(EXERCISE MATERIALS Opens)

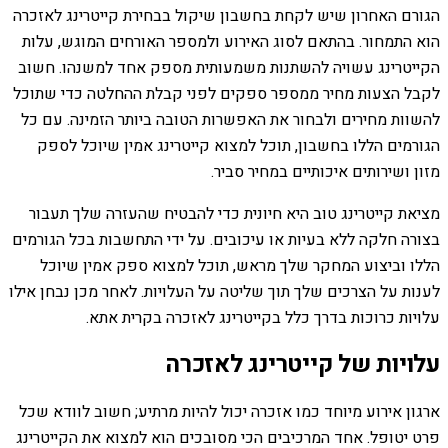
הגורם האחרון שיש לקחת בחשבון שיקול בבחירת קייטרינג לאזכרה
הוא התמחור. בהתאם לסוג האירוע ולמספר האורחים המוגש, עלות
הקייטרינג עשויה להשתנות משמעותית מספק אחד למשנהו. חשוב
לקבל הצעות מחיר ממספר ספקים לפני קבלת ההחלטה כדי שתוכל
להשוות מחירים ולבחור את האפשרות הטובה ביותר הזמינה. עם כל
הגורמים הללו בחשבון, תוכל למצוא קייטרינג אמין שיוכל לספק
מזון ושירותים איכותיים במחיר סביר.
מציאת קייטרינג טוב היא חיונית כדי להבטיח שהעזרה שלך תעבור
בצורה חלקה ללא בעיות או עיכובים. על ידי התחשבות בכל הגורמים
הללו וביצוע המחקר שלך מראש, תוכל למצוא ספק אמין שיוכל
לענות על הצרכים שלך תוך שליטה על העלויות. לאחר מכן נבחן אילו
עלויות כרוכות בדרך כלל בקייטרינג לאזכרה בקרית אתא.
עלויות של קייטרינג לאזכרה
ארגון אירוע מיוחד כמו אזכרה יכול להיות מרתיע; חשוב לוודא שכל
פרט יטופל. אחד המרכיבים הכי מסובכים הוא למצוא את הקייטרינג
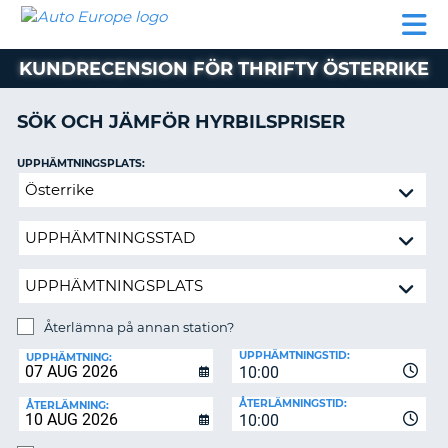
AUTO
HYRBIL
HYRA
HYRBIL
PARTNER
HJÄLP
EUROPE
HUSBIL
HYRA
KUNDRECENSION FÖR THRIFTY ÖSTERRIKE
HUSBIL
ON
PARTNER
SÖK OCH JÄMFÖR HYRBILSPRISER
HJÄLP
UPPHÄMTNINGSPLATS:
MIN
Återlämna
MEDLEMSINFORMATION
på
ADMINISTRERA
annan
BOKNING
station?
SVERIGE
Återlämna på annan station?
ÅTERLÄMNINGSPLATS:
UPPHÄMTNINGSTID:
UPPHÄMTNING:
10:00
ÅTERLÄMNINGSTID:
ÅTERLÄMNING:
10:00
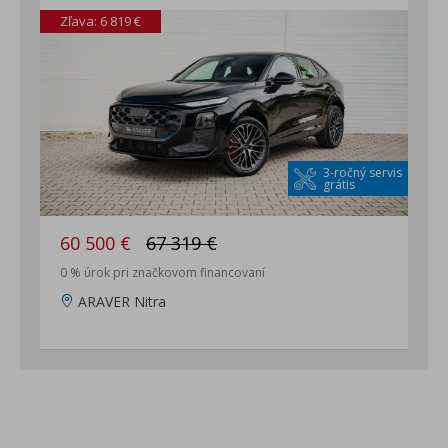
Zľava: 6 819 €
3-ročný servis
grátis
60 500 €
67 319 €
0 % úrok pri značkovom financovaní
ARAVER Nitra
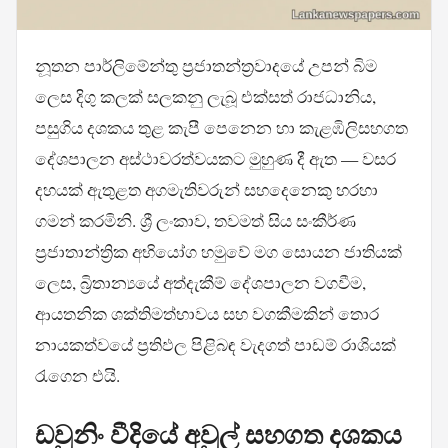
නූතන පාර්ලිමේන්තු ප්‍රජාතන්ත්‍රවාදයේ උපන් බිම
ලෙස දිගු කලක් සලකනු ලැබූ එක්සත් රාජධානිය,
පසුගිය දශකය තුළ කැපී පෙනෙන හා කැළඹිලිසහගත
දේශපාලන අස්ථාවරත්වයකට මුහුණ දී ඇත — වසර
දහයක් ඇතුළත අගමැතිවරුන් සහදෙනෙකු හරහා
ගමන් කරමිනි. ශ්‍රී ලංකාව, තවමත් සිය සංකීර්ණ
ප්‍රජාතාන්ත්‍රික අභියෝග හමුවේ මග සොයන ජාතියක්
ලෙස, බ්‍රිතාන්‍යයේ අත්දැකීම් දේශපාලන වගවීම,
ආයතනික ශක්තිමත්භාවය සහ වගකීමකින් තොර
නායකත්වයේ ප්‍රතිඵල පිළිබඳ වැදගත් පාඩම් රාශියක්
රැගෙන එයි.
ඩවුනිං වීදියේ අවුල් සහගත දශකය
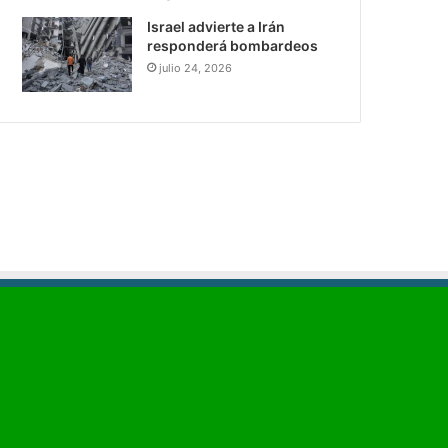
Israel advierte a Irán
responderá bombardeos
julio 24, 2026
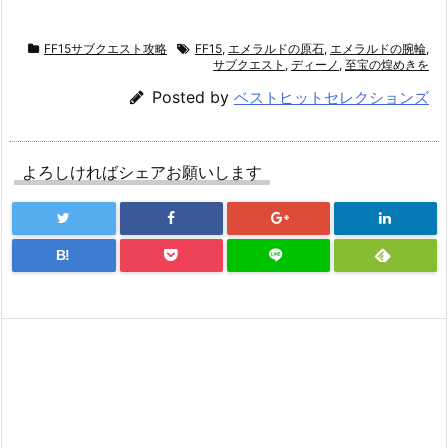
FF15サブクエスト攻略
FF15
,
エメラルドの原石
,
エメラルドの腕輪
,
サブクエスト
,
ディーノ
,
至宝の煌めきを
Posted by
ベストヒットセレクションズ
よろしければシェアお願いします
B!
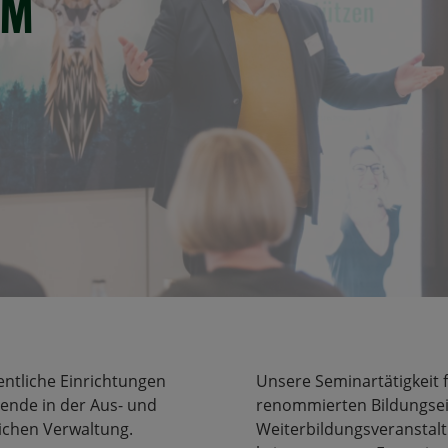
PM
ntliche Einrichtungen
Unsere Seminartätigkeit 
rende in der Aus- und
renommierten Bildungsein
ichen Verwaltung.
Weiterbildungsveranstalt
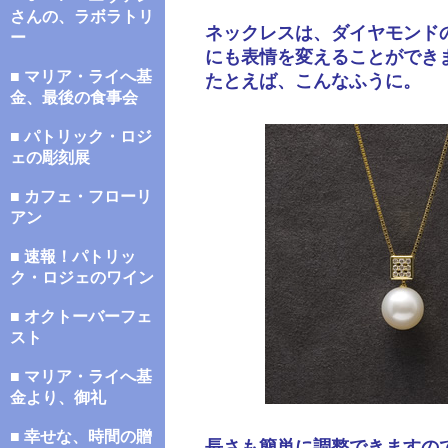
さんの、ラボラトリ
ネックレスは、ダイヤモンド
ー
にも表情を変えることができ
■ マリア・ライへ基
たとえば、こんなふうに。
金、最後の食事会
■ パトリック・ロジ
ェの彫刻展
■ カフェ・フローリ
アン
■ 速報！パトリッ
ク・ロジェのワイン
■ オクトーバーフェ
スト
■ マリア・ライへ基
金より、御礼
■ 幸せな、時間の贈
長さも簡単に調整できますの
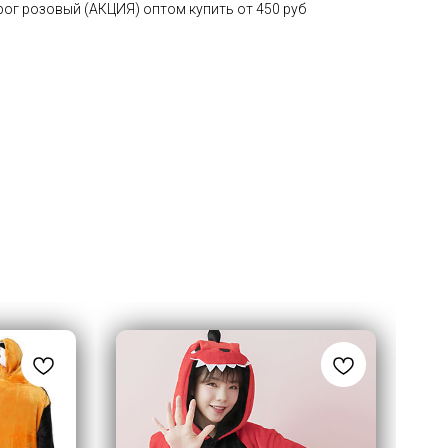
ог розовый (АКЦИЯ) оптом купить от 450 руб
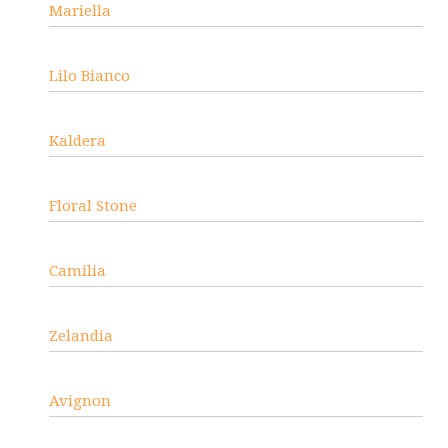
Mariella
Lilo Bianco
Kaldera
Floral Stone
Camilia
Zelandia
Avignon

(EXERCISE MATERIALS Closes)

▸ TASK GOAL
Output all of the records exactly as they appear above, but not the pictures.

▸ TASK ANSWER
הגורם האחרון שיש לקחת בחשבון שיקול בבחירת קייטרינג לאזכרה
הוא התמחור. בהתאם לסוג האירוע ולמספר האורחים המוגש, עלות
הקייטרינג עשויה להשתנות משמעותית מספק אחד למשנהו. חשוב
לקבל הצעות מחיר ממספר ספקים לפני קבלת ההחלטה כדי שתוכל
להשוות מחירים ולבחור את האפשרות הטובה ביותר הזמינה. עם כל
הגורמים הללו בחשבון, תוכל למצוא קייטרינג אמין שיוכל לספק
מזון ושירותים איכותיים במחיר סביר.
מציאת קייטרינג טוב היא חיונית כדי להבטיח שהעזרה שלך תעבור
בצורה חלקה ללא בעיות או עיכובים. על ידי התחשבות בכל הגורמים
הללו וביצוע המחקר שלך מראש, תוכל למצוא ספק אמין שיוכל
לענות על הצרכים שלך תוך שליטה על העלויות. לאחר מכן נבחן אילו
עלויות כרוכות בדרך כלל בקייטרינג לאזכרה בקרית אתא.
עלויות של קייטרינג לאזכרה
ארגון אירוע מיוחד כמו אזכרה יכול להיות מרתיע; חשוב לוודא שכל
פרט יטופל. אחד המרכיבים הכי מסובכים הוא למצוא את הקייטרינג
AUTO
HYRBIL
HYRA
HYRBIL
PARTNER
HJÄLP
EUROPE
HUSBIL
HYRA
KUNDRECENSION FÖR THRIFTY ÖSTERRIKE
HUSBIL
ON
PARTNER
SÖK OCH JÄMFÖR HYRBILSPRISER
HJÄLP
UPPHÄMTNINGSPLATS:
MIN
Återlämna
MEDLEMSINFORMATION
på
ADMINISTRERA
annan
BOKNING
station?
SVERIGE
Återlämna på annan station?
ÅTERLÄMNINGSPLATS:
UPPHÄMTNINGSTID:
UPPHÄMTNING:
10:00
ÅTERLÄMNINGSTID:
ÅTERLÄMNING:
10:00
Zľava: 6 819 €
3-ročný servis
grátis
60 500 €
67 319 €
0 % úrok pri značkovom financovaní
ARAVER Nitra
නූතන පාර්ලිමේන්තු ප්‍රජාතන්ත්‍රවාදයේ උපන් බිම
ලෙස දිගු කලක් සලකනු ලැබූ එක්සත් රාජධානිය,
පසුගිය දශකය තුළ කැපී පෙනෙන හා කැළඹිලිසහගත
දේශපාලන අස්ථාවරත්වයකට මුහුණ දී ඇත — වසර
දහයක් ඇතුළත අගමැතිවරුන් සහදෙනෙකු හරහා
ගමන් කරමිනි. ශ්‍රී ලංකාව, තවමත් සිය සංකීර්ණ
ප්‍රජාතාන්ත්‍රික අභියෝග හමුවේ මග සොයන ජාතියක්
ලෙස, බ්‍රිතාන්‍යයේ අත්දැකීම් දේශපාලන වගවීම,
ආයතනික ශක්තිමත්භාවය සහ වගකීමකින් තොර
නායකත්වයේ ප්‍රතිඵල පිළිබඳ වැදගත් පාඩම් රාශියක්
රැගෙන එයි.
ඩවුනිං වීදියේ අවුල් සහගත දශකය
Israel advierte a Irán
responderá bombardeos
julio 24, 2026
FF15サブクエスト攻略
FF15
,
エメラルドの原石
,
エメラルドの腕輪
,
サブクエスト
,
ディーノ
,
至宝の煌めきを
Posted by
ベストヒットセレクションズ
よろしければシェアお願いします
B!
PM
ntliche Einrichtungen
Unsere Seminartätigkeit 
rende in der Aus- und
renommierten Bildungsein
ichen Verwaltung.
Weiterbildungsveranstalt
さんの、ラボラトリ
ネックレスは、ダイヤモンド
ー
にも表情を変えることができ
■ マリア・ライへ基
たとえば、こんなふうに。
金、最後の食事会
■ パトリック・ロジ
ェの彫刻展
■ カフェ・フローリ
アン
■ 速報！パトリッ
ク・ロジェのワイン
■ オクトーバーフェ
スト
■ マリア・ライへ基
金より、御礼
■ 幸せな、時間の贈
長さも簡単に調整できますの
ог розовый (АКЦИЯ) оптом купить от 450 руб
Mariella
Lilo Bianco
Kaldera
Floral Stone
Camilia
Zelandia
Avignon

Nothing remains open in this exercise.